Let's take a look at a couple of seasonality charts, specifically filtered for pre-election years:
SPX - Notice the shift in May and the trend that follows.
NDX - Again, the change in May and the path to year-end are worth paying attention to.
BTC
First, here is a daily chart (high timeframe) of the Point and Figure variety. I have chosen 4% box size, as that aligns with the Daily ATR%. There is a noticeable pocket of accumulation (usually shaped as a “U” or “W” and has a clearly defined wall on the left and right).
Note the bearish trends have been broken, and a new bullish trend has been established.
Next, is the daily candle chart:
Here, BTC has demonstrated demand stepping in with the long wick under yesterday’s candle.

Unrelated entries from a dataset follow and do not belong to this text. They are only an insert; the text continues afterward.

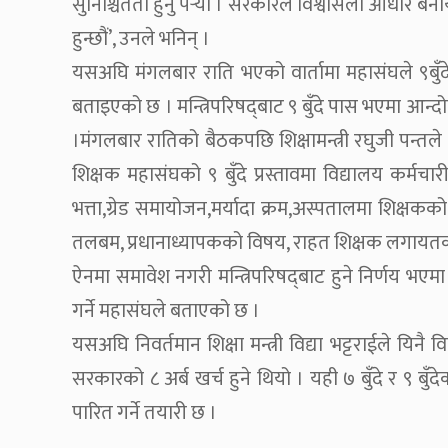
सुनिश्चितता हुनु पर्‍यो । सरकारले विश्वसिलो आधार बनायो
हुन्छौं’, उनले भनिन् ।
यसअघि मंगलबार राति भएको वार्तामा महासंघले ९बुँद
बताइएको छ । मन्त्रिपरिषद्‍बाट ९ बुँदे पास भएमा आन्
।मंगलबार रातिको बैठकपछि शिक्षामन्त्री रघुजी पन्तले
शिक्षक महासंघको ९ बुँदे प्रस्तावमा विद्यालय कर्म
भत्ता,ग्रेड समायोजन,मर्यादा क्रम,अस्पतालमा शिक्षकक
तलबम, प्रधानाध्यापकको विषय, राहत शिक्षक लगायत
ऐनमा समावेश नगरी मन्त्रिपरिषद्‍बाट हुने निर्णय भए
गर्ने महासंघले बताएको छ ।
यसअघि निवर्तमान शिक्षा मन्त्री विद्या भट्टराईले यि
सरकारको ८ अर्ब खर्च हुने थियो । यही ७ बुँदे र ९ बुँ
पारित गर्ने तयारी छ ।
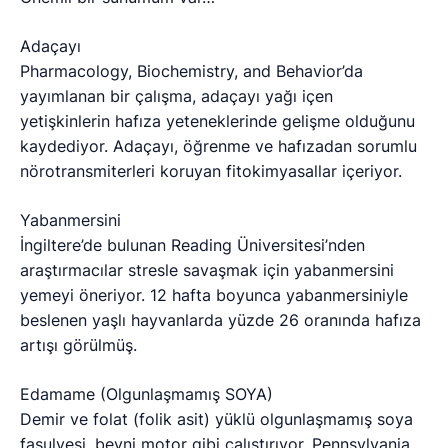
Adaçayı
Pharmacology, Biochemistry, and Behavior’da
yayımlanan bir çalışma, adaçayı yağı içen
yetişkinlerin hafıza yeteneklerinde gelişme olduğunu
kaydediyor. Adaçayı, öğrenme ve hafızadan sorumlu
nörotransmiterleri koruyan fitokimyasallar içeriyor.
Yabanmersini
İngiltere’de bulunan Reading Üniversitesi’nden
araştırmacılar stresle savaşmak için yabanmersini
yemeyi öneriyor. 12 hafta boyunca yabanmersiniyle
beslenen yaşlı hayvanlarda yüzde 26 oranında hafıza
artışı görülmüş.
Edamame (Olgunlaşmamış SOYA)
Demir ve folat (folik asit) yüklü olgunlaşmamış soya
fasulyesi, beyni motor gibi çalıştırıyor. Pennsylvania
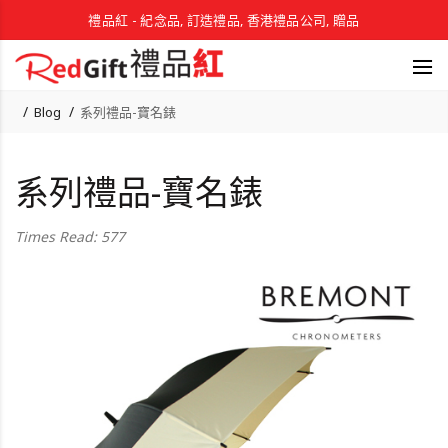
禮品紅 - 紀念品, 訂造禮品, 香港禮品公司, 贈品
Blog
系列禮品-寶名錶
系列禮品-寶名錶
Times Read: 577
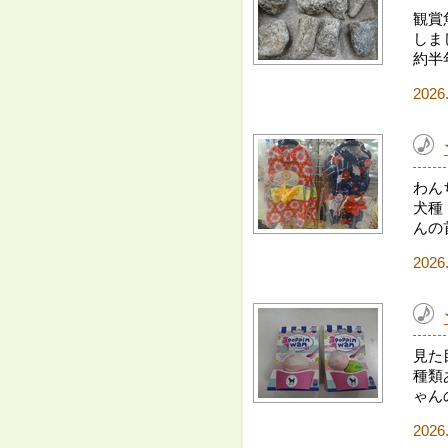
観賞
しま
約半
2026
わん
犬種
んの
2026
見た
種類
ゃん
2026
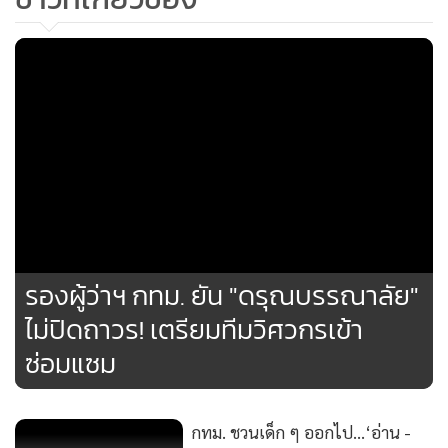
6. เส้นทาง ชุมชนเคหะร่มเกล้า - ARL ลาดกระบัง ให้บริการทุก
วัน เวลา 06.00-20.00 น.
7. เส้นทาง พิพิธภัณฑ์เด็กฯ (จตุจักร) - BTS หมอชิต ให้บริการ
39
เฉพาะวันเสาร์ วันอาทิตย์ และวันหยุดนักขัตฤกษ์ เวลา 08.00-
17.30 น.
ยอดนิยม
โดยทุกสายของ BMA Feeder สามารถติดตามตำแหน่งรถแบบเรี
อ่านเพิ่มเติม
ยลไทม์ ผ่านแอปพลิเคชัน Namtang และ Viabus (กดที่โลโก้เวีย
บัสเพื่อเลือกแมป BMA Feeder)
ข่าวที่เกี่ยวข้อง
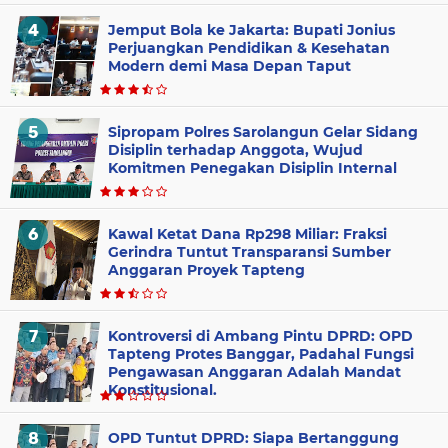
Jemput Bola ke Jakarta: Bupati Jonius
Perjuangkan Pendidikan & Kesehatan
Modern demi Masa Depan Taput
Sipropam Polres Sarolangun Gelar Sidang
Disiplin terhadap Anggota, Wujud
Komitmen Penegakan Disiplin Internal
Kawal Ketat Dana Rp298 Miliar: Fraksi
Gerindra Tuntut Transparansi Sumber
Anggaran Proyek Tapteng
Kontroversi di Ambang Pintu DPRD: OPD
Tapteng Protes Banggar, Padahal Fungsi
Pengawasan Anggaran Adalah Mandat
Konstitusional.
OPD Tuntut DPRD: Siapa Bertanggung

This was no coincidence, as this was previously an area of interest for the market (look left).
Finally, here is the weekly ATR% Chart:
The ATR% chart is a great way to get some historical perspective— especially on a volatile tape.
The bear market is still fresh on the market’s mind, and there are some that believe we are still in a bear market. I am not one of those people.
There is a lot of noise out there, but at the end of the week the tape will report the score like a scoreboard. Zooming out helps tremendously.
Some questions I like to ask myself:
Has this happened before?
What clues can we take from the past and apply to the current tape?
How has the news flow impacted price, and has it mattered in the past?
Oil & Energy
Starting with the Oil chart, as I believe that drives the Energy chart:
The analog has played out very well, as I’ve been sharing for the past 2.5 years—and the monthly low wick is very near to the pitchfork line that was forecast last year (blue arrow).
The analog suggests another 1-2 months of chop, but this isn’t necessarily a requirement.
How I plan to play it: Watch for another pullback and similar demand wick to show up on the monthly candles.
Energy:
XLE - Reaccumulation: Hank Pruden Analog
This insight is courtesy of the late Prof. Hank Pruden. Currently, it seems like XLE is in the volatile area, often referred to as the "creek". The "creek" represents an extended phase where there's a plentiful supply, and the bulls are gradually taking it all in until the market is ripe for price increases.
Just another month or two of this volatile phase might be all XLE requires to fully absorb the supply. After that, we could see a substantial price uptick resulting from this reaccumulation pattern.
This would align with the “1-2 months of chop” from the oil comments above.